Thanks, but unfortunately thats not the same issue I'm experiencing as I don't use any of the onboard streaming services.


----------



## Jay79 (Aug 18, 2018)

IPv6Freely said:


> Thanks, but unfortunately thats not the same issue I'm experiencing as I don't use any of the on board streaming services.


Sounds like a software glitch, try a hard reset and see if it cleans things up for you. If you had a blown speaker, you would know it. Also no sound when engaging Autopilot sounds very software related.


----------



## babula (Aug 26, 2018)

I believe it's a software issue. Happened to me a few times with past versions and was ways fixed with a restart.


----------



## garsh (Apr 4, 2016)

I had the "audio crackling" issue on my recent roadtrip. It was soon followed by all of my "idiot lights" flashing on while the autopilot display flashed off for a couple seconds before things came back. Then it did it again. I finally rebooted the car and things were back to normal.

It seems that "crackling audio" is the "canary in the coal mine" for a runaway process eating up CPU cycles. The next time I hear it, I'm just going to preemptively reboot.


----------



## Joaquin (Jan 15, 2018)

I had this same issue today. When it happens, music stops, and even the turn lights indicators sounds stops.
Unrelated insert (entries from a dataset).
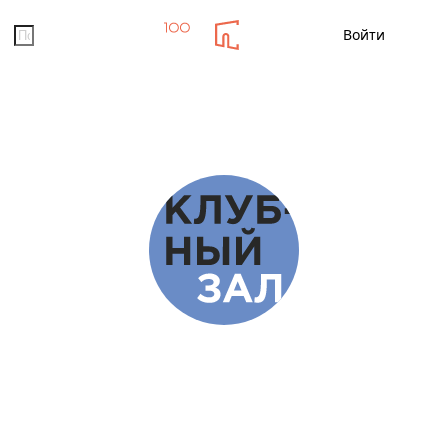
Помощь
Войти
Новости
Кино
Мероприятия
Заказ ед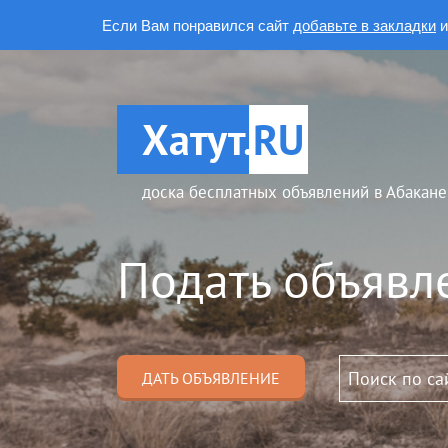
Если Вам понравился сайт
добавьте в закладки
и
Хатут.
RU
доска бесплатных объявлений в Абакане
Подать объявл
ДАТЬ ОБЪЯВЛЕНИЕ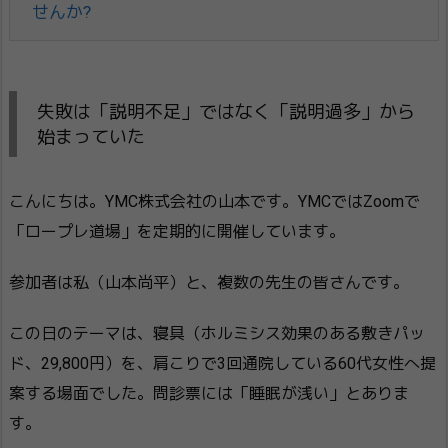
せんか?
失敗は「説明不足」ではなく「説明過多」から
始まっていた
こんにちは。YMC株式会社の山本です。YMCではZoomで
「ロープレ道場」を定期的に開催しています。
参加者は私（山本尚平）と、複数の先生の皆さんです。
この日のテーマは、寝具（ホルミシス効果のある敷きパッ
ド、29,800円）を、肩こりで3回通院している60代女性へ提
案する場面でした。問診票には「睡眠が浅い」とありま
す。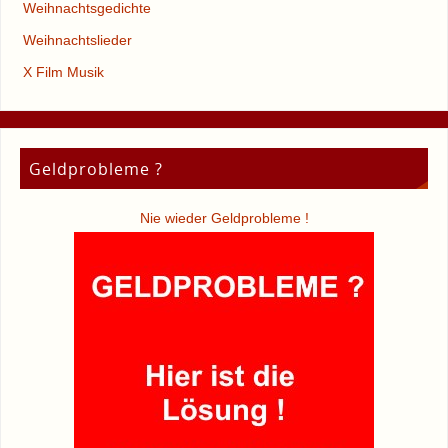
Weihnachtsgedichte
Weihnachtslieder
X Film Musik
Geldprobleme ?
Nie wieder Geldprobleme !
Happened several times, and always coming back by itself after 4-5 seconds.

Tried a "soft reset" (no pedal press) but dit not help much... I will try another reset tomorrow if the problem persist.


----------



## BigBri (Jul 16, 2016)

Not had the crackling audio recently but pausing the song and restarting it usually fixed that. I've had the no audio glitch before but found it was usually when I was getting in the car at the start of the day.


----------



## 101010 (Nov 28, 2018)

This afternoon I heard a crackling / popping sound every fraction of a second whenever the car made any sounds through the speakers; Slacker, radio, even the warning beeping sounds when approaching an obstacle. I tried holding both buttons on the steering wheel to reboot, but even after doing that it didn't help.


----------



## BlueMeanie (Aug 20, 2018)

This started for me this morning . . . I'm on a 'beta' software version. Everything that is 'new' is working great, but there are lots of these types of issues happening for me.


----------



## spkane (Jun 7, 2019)

I recently experienced something like this for the first time. In my case it was while trying out the Atari games. There were very loud static pops while playing any of the games. I have not noticed this any other time.


----------